**Task prompt**
In the entries below, find the string "century" and return each line holding it.

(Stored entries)
----------------

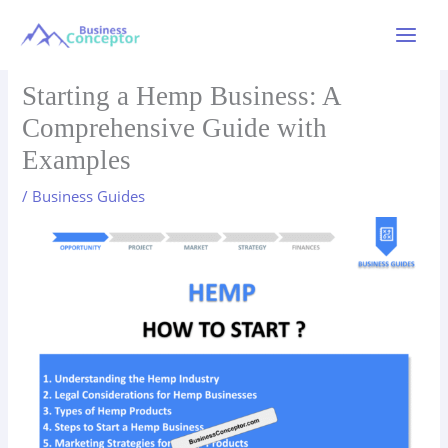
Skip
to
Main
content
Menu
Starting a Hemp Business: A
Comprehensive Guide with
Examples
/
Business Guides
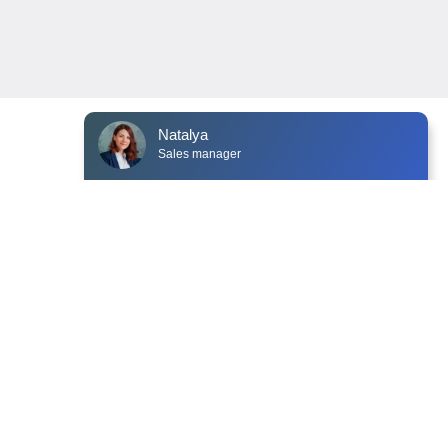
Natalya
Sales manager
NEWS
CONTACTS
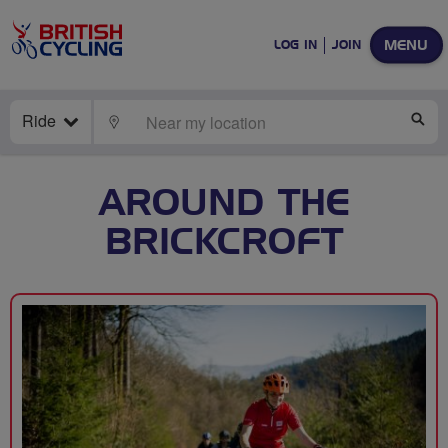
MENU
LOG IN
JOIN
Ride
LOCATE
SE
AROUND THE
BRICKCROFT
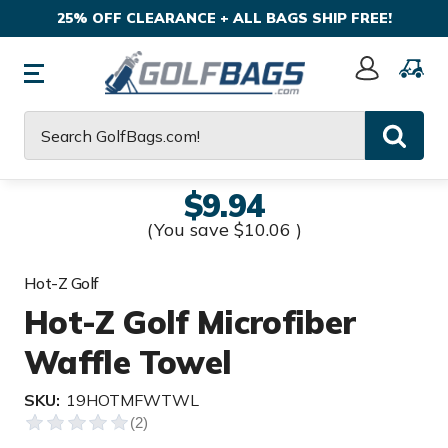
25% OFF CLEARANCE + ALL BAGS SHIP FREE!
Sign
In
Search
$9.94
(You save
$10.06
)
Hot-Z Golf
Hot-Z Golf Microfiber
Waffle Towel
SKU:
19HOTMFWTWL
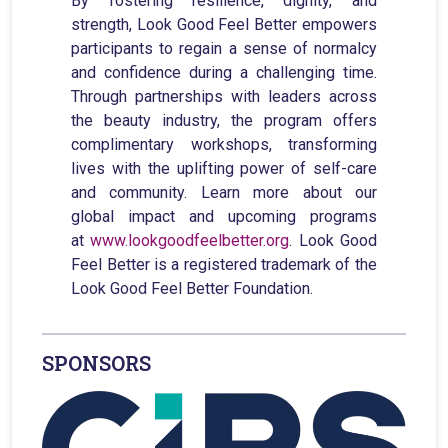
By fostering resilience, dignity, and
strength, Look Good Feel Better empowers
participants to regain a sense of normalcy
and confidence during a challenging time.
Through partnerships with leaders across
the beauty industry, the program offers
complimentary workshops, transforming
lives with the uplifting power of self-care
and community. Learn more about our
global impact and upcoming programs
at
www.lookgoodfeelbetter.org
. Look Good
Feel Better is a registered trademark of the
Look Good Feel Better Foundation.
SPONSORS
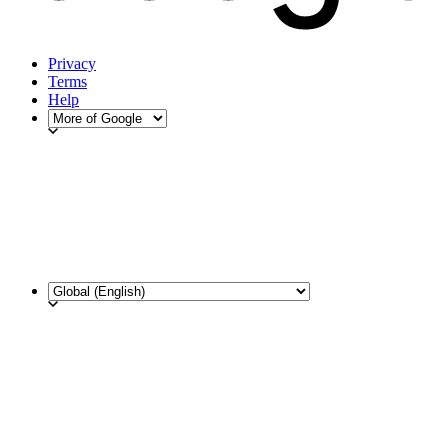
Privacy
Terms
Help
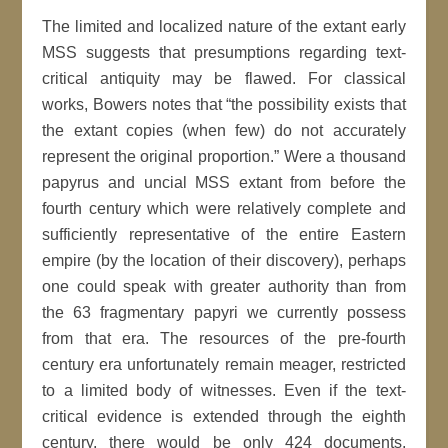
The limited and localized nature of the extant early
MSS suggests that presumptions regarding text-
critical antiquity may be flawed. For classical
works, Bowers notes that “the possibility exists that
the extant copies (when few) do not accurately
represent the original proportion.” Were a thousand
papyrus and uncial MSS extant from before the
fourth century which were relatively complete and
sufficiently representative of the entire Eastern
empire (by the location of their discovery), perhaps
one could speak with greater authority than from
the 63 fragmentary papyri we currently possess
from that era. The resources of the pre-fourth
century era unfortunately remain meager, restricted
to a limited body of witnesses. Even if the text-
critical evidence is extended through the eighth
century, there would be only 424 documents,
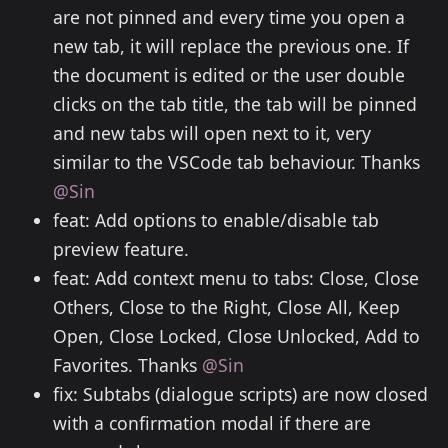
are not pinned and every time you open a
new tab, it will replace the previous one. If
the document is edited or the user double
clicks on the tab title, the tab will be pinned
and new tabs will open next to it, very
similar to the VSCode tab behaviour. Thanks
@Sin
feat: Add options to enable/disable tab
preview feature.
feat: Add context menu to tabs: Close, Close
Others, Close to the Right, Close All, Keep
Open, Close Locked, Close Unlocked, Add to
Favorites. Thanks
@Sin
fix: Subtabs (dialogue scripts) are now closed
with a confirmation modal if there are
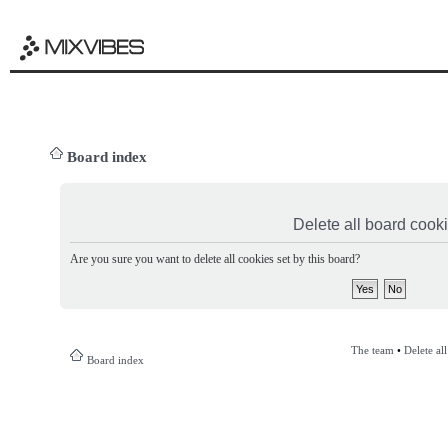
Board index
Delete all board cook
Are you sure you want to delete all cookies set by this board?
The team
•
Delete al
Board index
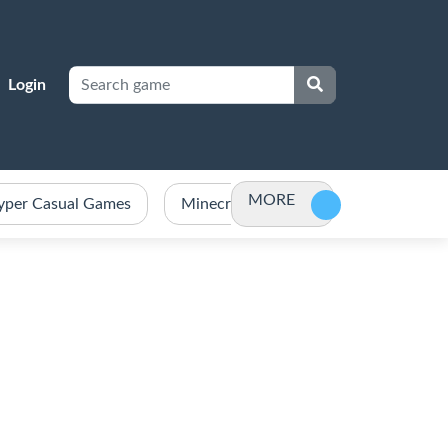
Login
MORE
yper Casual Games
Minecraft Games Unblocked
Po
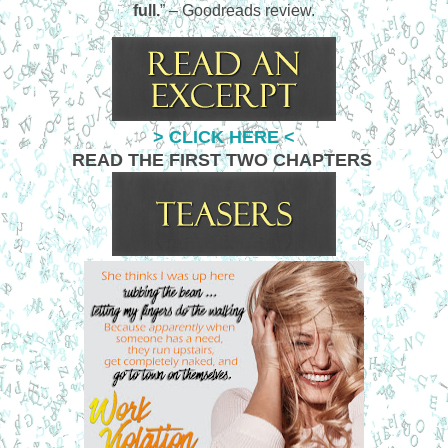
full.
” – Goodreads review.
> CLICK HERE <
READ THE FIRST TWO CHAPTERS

----------------

**Your solution**
fourth century which were relatively complete and
century era unfortunately remain meager, restricted
century, there would be only 424 documents,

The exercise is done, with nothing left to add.